**Aim of the exercise:** Transcribe the listing below word for word but skip its images.
━━━━━━━━━━━━━━━━━━━━
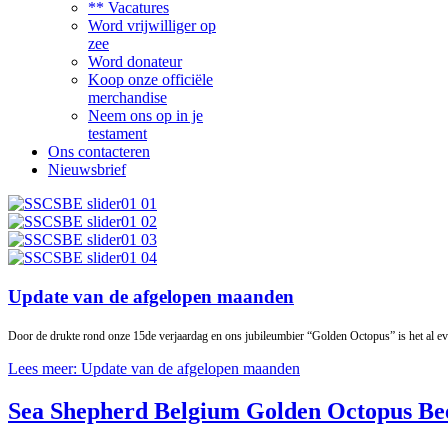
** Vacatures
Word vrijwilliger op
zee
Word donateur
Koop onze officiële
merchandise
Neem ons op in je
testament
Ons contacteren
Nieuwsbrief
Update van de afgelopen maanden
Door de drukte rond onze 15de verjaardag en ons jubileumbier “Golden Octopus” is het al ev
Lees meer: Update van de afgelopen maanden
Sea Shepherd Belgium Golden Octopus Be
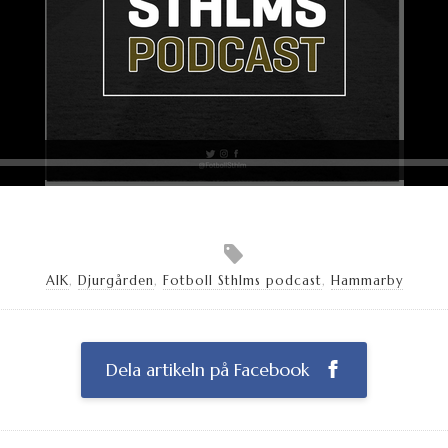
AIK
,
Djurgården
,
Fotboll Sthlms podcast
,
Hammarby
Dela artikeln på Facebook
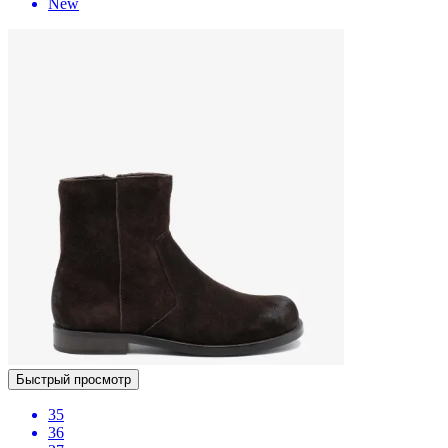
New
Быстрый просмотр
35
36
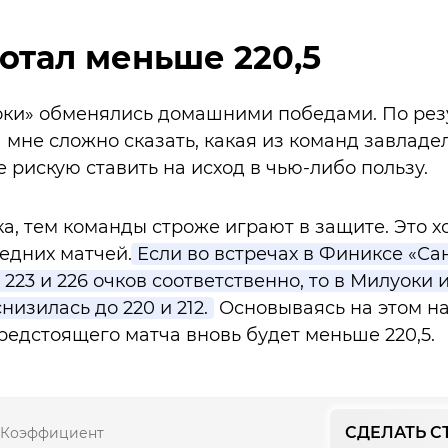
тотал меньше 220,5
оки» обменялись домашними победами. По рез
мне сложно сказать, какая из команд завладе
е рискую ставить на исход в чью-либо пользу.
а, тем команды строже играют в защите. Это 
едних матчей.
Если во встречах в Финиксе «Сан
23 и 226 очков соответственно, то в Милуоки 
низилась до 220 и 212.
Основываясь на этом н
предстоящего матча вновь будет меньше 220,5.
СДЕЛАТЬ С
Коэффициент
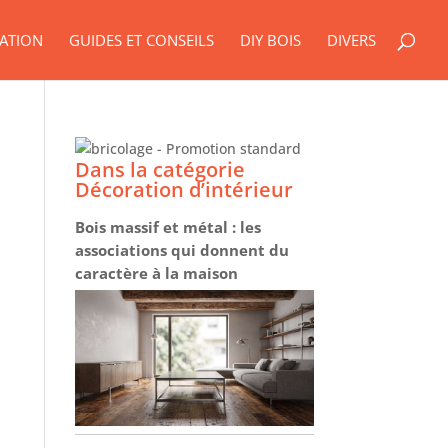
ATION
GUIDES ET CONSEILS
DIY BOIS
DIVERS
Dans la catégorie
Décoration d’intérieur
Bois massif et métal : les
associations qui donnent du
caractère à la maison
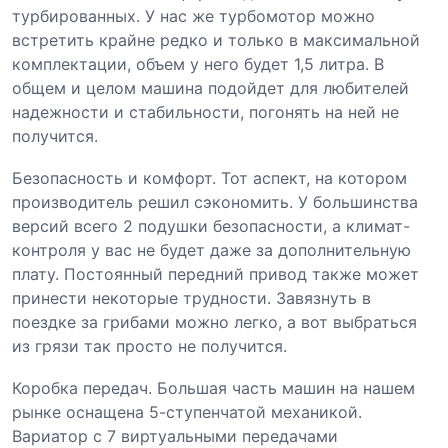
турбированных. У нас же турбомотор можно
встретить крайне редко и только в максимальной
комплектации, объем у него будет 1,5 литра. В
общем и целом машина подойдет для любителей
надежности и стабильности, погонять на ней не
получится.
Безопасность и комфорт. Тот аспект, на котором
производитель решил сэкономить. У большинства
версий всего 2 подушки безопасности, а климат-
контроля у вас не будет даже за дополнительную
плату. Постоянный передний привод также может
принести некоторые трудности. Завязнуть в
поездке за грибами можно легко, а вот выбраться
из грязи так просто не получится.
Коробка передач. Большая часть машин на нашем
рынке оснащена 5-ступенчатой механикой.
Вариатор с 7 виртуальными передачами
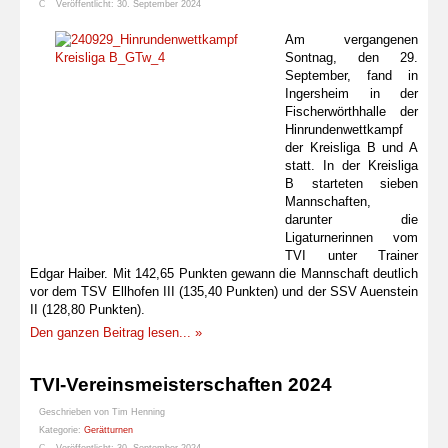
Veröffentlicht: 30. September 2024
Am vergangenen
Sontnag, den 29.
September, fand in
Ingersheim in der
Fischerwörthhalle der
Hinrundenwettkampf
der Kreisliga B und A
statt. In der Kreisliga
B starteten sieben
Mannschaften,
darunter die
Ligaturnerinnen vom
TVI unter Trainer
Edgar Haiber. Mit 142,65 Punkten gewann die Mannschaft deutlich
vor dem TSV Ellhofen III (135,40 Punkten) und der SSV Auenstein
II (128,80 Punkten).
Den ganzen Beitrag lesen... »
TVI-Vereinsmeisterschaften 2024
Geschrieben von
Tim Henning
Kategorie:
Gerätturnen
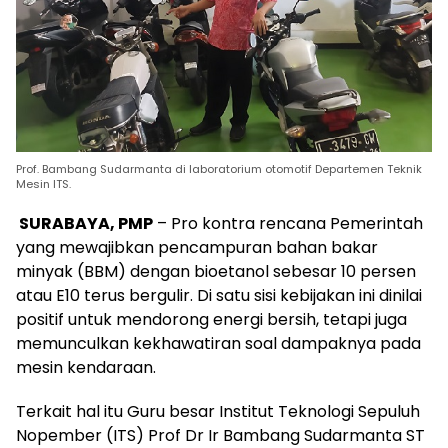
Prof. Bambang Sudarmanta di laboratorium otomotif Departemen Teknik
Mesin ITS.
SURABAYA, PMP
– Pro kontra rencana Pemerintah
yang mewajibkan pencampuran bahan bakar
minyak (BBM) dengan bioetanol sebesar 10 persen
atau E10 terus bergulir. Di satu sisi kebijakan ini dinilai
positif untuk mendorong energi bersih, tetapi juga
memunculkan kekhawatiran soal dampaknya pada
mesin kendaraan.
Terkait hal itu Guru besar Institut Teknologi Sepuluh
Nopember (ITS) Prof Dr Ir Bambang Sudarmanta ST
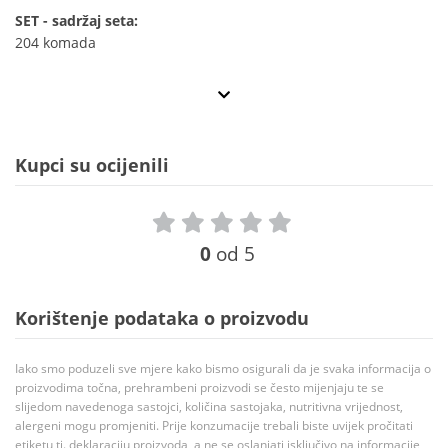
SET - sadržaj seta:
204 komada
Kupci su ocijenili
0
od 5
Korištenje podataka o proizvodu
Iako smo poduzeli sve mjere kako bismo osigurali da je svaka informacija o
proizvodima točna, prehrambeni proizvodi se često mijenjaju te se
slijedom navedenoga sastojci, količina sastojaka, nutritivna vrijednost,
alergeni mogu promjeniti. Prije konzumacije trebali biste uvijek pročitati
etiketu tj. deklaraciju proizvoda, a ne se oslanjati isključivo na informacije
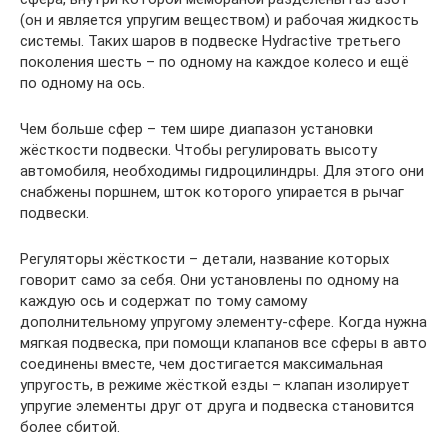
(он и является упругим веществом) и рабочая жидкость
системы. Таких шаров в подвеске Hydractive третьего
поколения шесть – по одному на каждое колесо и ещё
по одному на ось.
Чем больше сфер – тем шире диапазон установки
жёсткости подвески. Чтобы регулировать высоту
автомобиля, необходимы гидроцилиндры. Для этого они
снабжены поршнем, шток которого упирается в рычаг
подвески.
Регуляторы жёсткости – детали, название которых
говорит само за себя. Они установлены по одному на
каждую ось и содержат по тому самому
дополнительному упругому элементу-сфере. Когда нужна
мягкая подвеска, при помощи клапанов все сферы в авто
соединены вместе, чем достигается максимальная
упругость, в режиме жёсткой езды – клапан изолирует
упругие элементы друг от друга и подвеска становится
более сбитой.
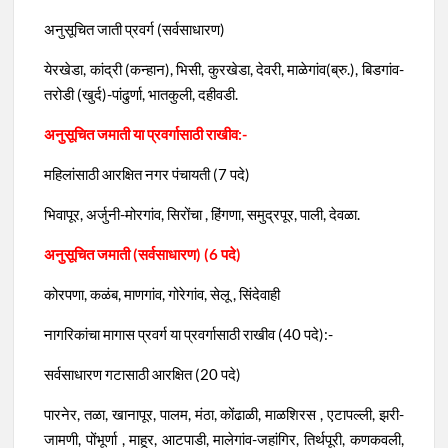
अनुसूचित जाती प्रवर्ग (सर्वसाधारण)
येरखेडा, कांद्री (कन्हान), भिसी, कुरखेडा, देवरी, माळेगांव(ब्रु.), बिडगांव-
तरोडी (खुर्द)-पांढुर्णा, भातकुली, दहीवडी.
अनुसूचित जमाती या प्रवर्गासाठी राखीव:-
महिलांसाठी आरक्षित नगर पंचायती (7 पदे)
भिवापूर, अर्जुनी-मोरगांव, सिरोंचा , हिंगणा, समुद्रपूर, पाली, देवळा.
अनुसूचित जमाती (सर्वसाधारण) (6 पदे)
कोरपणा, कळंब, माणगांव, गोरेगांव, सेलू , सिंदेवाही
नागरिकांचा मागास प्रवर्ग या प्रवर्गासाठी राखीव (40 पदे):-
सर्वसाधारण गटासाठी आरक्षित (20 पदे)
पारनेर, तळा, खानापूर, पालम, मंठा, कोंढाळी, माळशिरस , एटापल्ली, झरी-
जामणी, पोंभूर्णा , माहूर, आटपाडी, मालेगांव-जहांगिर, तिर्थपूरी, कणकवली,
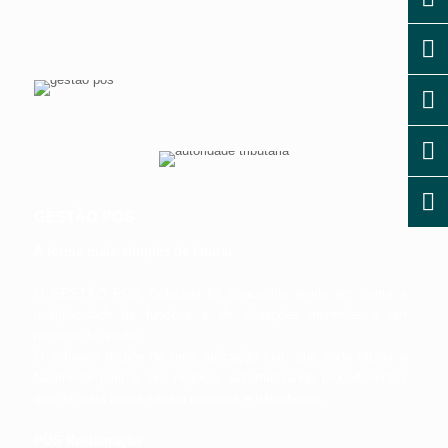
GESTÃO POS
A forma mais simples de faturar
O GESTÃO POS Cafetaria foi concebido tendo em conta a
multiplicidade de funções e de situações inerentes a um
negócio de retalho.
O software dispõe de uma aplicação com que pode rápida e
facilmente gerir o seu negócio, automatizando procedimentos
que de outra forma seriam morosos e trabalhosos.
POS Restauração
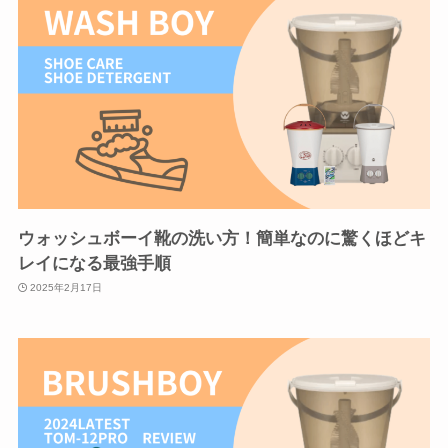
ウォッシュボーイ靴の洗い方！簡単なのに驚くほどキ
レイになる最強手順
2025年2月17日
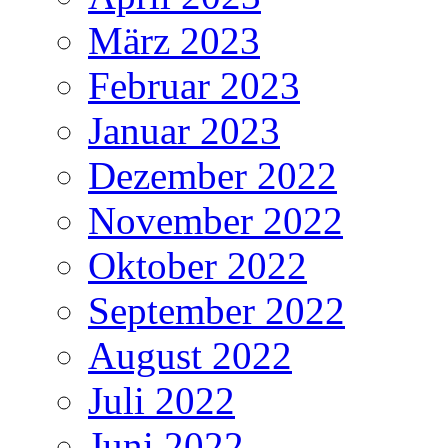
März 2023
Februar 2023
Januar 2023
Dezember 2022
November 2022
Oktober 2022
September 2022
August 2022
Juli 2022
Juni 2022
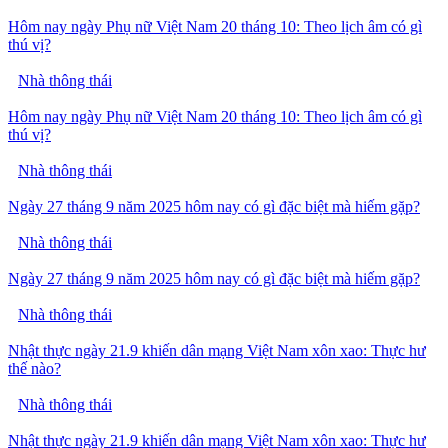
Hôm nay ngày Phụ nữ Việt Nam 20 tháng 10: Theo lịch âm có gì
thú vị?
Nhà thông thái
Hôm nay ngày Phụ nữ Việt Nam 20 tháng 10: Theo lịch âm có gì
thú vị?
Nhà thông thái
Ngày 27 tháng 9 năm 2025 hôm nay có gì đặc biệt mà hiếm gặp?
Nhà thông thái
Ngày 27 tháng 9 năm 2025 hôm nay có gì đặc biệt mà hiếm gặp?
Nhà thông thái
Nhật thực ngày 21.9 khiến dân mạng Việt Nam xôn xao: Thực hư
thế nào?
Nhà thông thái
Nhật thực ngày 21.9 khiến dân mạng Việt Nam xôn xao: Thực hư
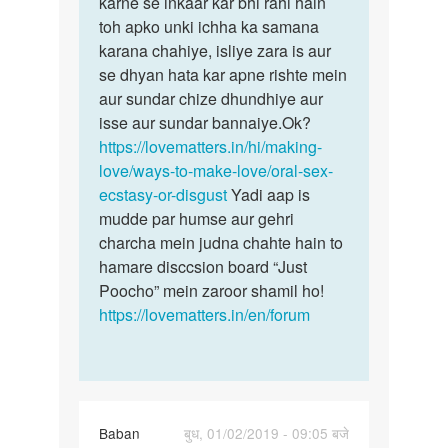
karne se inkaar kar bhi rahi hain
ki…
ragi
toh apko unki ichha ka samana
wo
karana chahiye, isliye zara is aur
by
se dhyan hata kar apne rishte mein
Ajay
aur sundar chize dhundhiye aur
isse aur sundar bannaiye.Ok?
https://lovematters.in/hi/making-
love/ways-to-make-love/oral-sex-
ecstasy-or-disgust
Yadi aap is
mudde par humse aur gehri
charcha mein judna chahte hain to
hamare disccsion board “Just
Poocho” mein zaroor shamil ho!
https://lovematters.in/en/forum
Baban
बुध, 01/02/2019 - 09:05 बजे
━━━━━━━━━━━━━━━━━━━━
**Result:**
** Vacatures
Word vrijwilliger op
zee
Word donateur
Koop onze officiële
merchandise
Neem ons op in je
testament
Ons contacteren
Nieuwsbrief
Update van de afgelopen maanden
Door de drukte rond onze 15de verjaardag en ons jubileumbier “Golden Octopus” is het al ev
Lees meer: Update van de afgelopen maanden
Sea Shepherd Belgium Golden Octopus Be
AIK
,
Djurgården
,
Fotboll Sthlms podcast
,
Hammarby
Dela artikeln på Facebook
New
Быстрый просмотр
35
36
тотал меньше 220,5
оки» обменялись домашними победами. По рез
мне сложно сказать, какая из команд завладе
е рискую ставить на исход в чью-либо пользу.
а, тем команды строже играют в защите. Это 
едних матчей.
Если во встречах в Финиксе «Сан
23 и 226 очков соответственно, то в Милуоки 
низилась до 220 и 212.
Основываясь на этом н
предстоящего матча вновь будет меньше 220,5.
СДЕЛАТЬ С
Коэффициент
ATION
GUIDES ET CONSEILS
DIY BOIS
DIVERS
Dans la catégorie
Décoration d’intérieur
Bois massif et métal : les
associations qui donnent du
caractère à la maison
турбированных. У нас же турбомотор можно
встретить крайне редко и только в максимальной
комплектации, объем у него будет 1,5 литра. В
общем и целом машина подойдет для любителей
надежности и стабильности, погонять на ней не
получится.
Безопасность и комфорт. Тот аспект, на котором
производитель решил сэкономить. У большинства
версий всего 2 подушки безопасности, а климат-
контроля у вас не будет даже за дополнительную
плату. Постоянный передний привод также может
принести некоторые трудности. Завязнуть в
поездке за грибами можно легко, а вот выбраться
из грязи так просто не получится.
Коробка передач. Большая часть машин на нашем
рынке оснащена 5-ступенчатой механикой.
Вариатор с 7 виртуальными передачами
Veröffentlicht: 30. September 2024
Am vergangenen
Sontnag, den 29.
September, fand in
Ingersheim in der
Fischerwörthhalle der
Hinrundenwettkampf
der Kreisliga B und A
statt. In der Kreisliga
B starteten sieben
Mannschaften,
darunter die
Ligaturnerinnen vom
TVI unter Trainer
Edgar Haiber. Mit 142,65 Punkten gewann die Mannschaft deutlich
vor dem TSV Ellhofen III (135,40 Punkten) und der SSV Auenstein
II (128,80 Punkten).
Den ganzen Beitrag lesen... »
TVI-Vereinsmeisterschaften 2024
Geschrieben von
Tim Henning
Kategorie:
Gerätturnen
Prof. Bambang Sudarmanta di laboratorium otomotif Departemen Teknik
Mesin ITS.
SURABAYA, PMP
– Pro kontra rencana Pemerintah
yang mewajibkan pencampuran bahan bakar
minyak (BBM) dengan bioetanol sebesar 10 persen
atau E10 terus bergulir. Di satu sisi kebijakan ini dinilai
positif untuk mendorong energi bersih, tetapi juga
memunculkan kekhawatiran soal dampaknya pada
mesin kendaraan.
Terkait hal itu Guru besar Institut Teknologi Sepuluh
Nopember (ITS) Prof Dr Ir Bambang Sudarmanta ST
SET - sadržaj seta:
204 komada
Kupci su ocijenili
0
od 5
Korištenje podataka o proizvodu
Iako smo poduzeli sve mjere kako bismo osigurali da je svaka informacija o
proizvodima točna, prehrambeni proizvodi se često mijenjaju te se
slijedom navedenoga sastojci, količina sastojaka, nutritivna vrijednost,
alergeni mogu promjeniti. Prije konzumacije trebali biste uvijek pročitati
etiketu tj. deklaraciju proizvoda, a ne se oslanjati isključivo na informacije
(он и является упругим веществом) и рабочая жидкость
системы. Таких шаров в подвеске Hydractive третьего
поколения шесть – по одному на каждое колесо и ещё
по одному на ось.
Чем больше сфер – тем шире диапазон установки
жёсткости подвески. Чтобы регулировать высоту
автомобиля, необходимы гидроцилиндры. Для этого они
снабжены поршнем, шток которого упирается в рычаг
подвески.
Регуляторы жёсткости – детали, название которых
говорит само за себя. Они установлены по одному на
каждую ось и содержат по тому самому
дополнительному упругому элементу-сфере. Когда нужна
мягкая подвеска, при помощи клапанов все сферы в авто
соединены вместе, чем достигается максимальная
упругость, в режиме жёсткой езды – клапан изолирует
упругие элементы друг от друга и подвеска становится
более сбитой.
अनुसूचित जाती प्रवर्ग (सर्वसाधारण)
येरखेडा, कांद्री (कन्हान), भिसी, कुरखेडा, देवरी, माळेगांव(ब्रु.), बिडगांव-
तरोडी (खुर्द)-पांढुर्णा, भातकुली, दहीवडी.
अनुसूचित जमाती या प्रवर्गासाठी राखीव:-
महिलांसाठी आरक्षित नगर पंचायती (7 पदे)
भिवापूर, अर्जुनी-मोरगांव, सिरोंचा , हिंगणा, समुद्रपूर, पाली, देवळा.
अनुसूचित जमाती (सर्वसाधारण) (6 पदे)
कोरपणा, कळंब, माणगांव, गोरेगांव, सेलू , सिंदेवाही
नागरिकांचा मागास प्रवर्ग या प्रवर्गासाठी राखीव (40 पदे):-
सर्वसाधारण गटासाठी आरक्षित (20 पदे)
पारनेर, तळा, खानापूर, पालम, मंठा, कोंढाळी, माळशिरस , एटापल्ली, झरी-
जामणी, पोंभूर्णा , माहूर, आटपाडी, मालेगांव-जहांगिर, तिर्थपूरी, कणकवली,
GESTÃO POS
A forma mais simples de faturar
O GESTÃO POS Cafetaria foi concebido tendo em conta a
multiplicidade de funções e de situações inerentes a um
negócio de retalho.
O software dispõe de uma aplicação com que pode rápida e
facilmente gerir o seu negócio, automatizando procedimentos
que de outra forma seriam morosos e trabalhosos.
POS Restauração
ウォッシュボーイ靴の洗い方！簡単なのに驚くほどキ
レイになる最強手順
2025年2月17日
März 2023
Februar 2023
Januar 2023
Dezember 2022
November 2022
Oktober 2022
September 2022
August 2022
Juli 2022
Juni 2022
Hôm nay ngày Phụ nữ Việt Nam 20 tháng 10: Theo lịch âm có gì
thú vị?
Nhà thông thái
Hôm nay ngày Phụ nữ Việt Nam 20 tháng 10: Theo lịch âm có gì
thú vị?
Nhà thông thái
Ngày 27 tháng 9 năm 2025 hôm nay có gì đặc biệt mà hiếm gặp?
Nhà thông thái
Ngày 27 tháng 9 năm 2025 hôm nay có gì đặc biệt mà hiếm gặp?
Nhà thông thái
Nhật thực ngày 21.9 khiến dân mạng Việt Nam xôn xao: Thực hư
thế nào?
Nhà thông thái
Nhật thực ngày 21.9 khiến dân mạng Việt Nam xôn xao: Thực hư
karne se inkaar kar bhi rahi hain
ki…
ragi
toh apko unki ichha ka samana
wo
karana chahiye, isliye zara is aur
by
se dhyan hata kar apne rishte mein
Ajay
aur sundar chize dhundhiye aur
isse aur sundar bannaiye.Ok?
https://lovematters.in/hi/making-
love/ways-to-make-love/oral-sex-
ecstasy-or-disgust
Yadi aap is
mudde par humse aur gehri
charcha mein judna chahte hain to
hamare disccsion board “Just
Poocho” mein zaroor shamil ho!
https://lovematters.in/en/forum
Baban
बुध, 01/02/2019 - 09:05 बजे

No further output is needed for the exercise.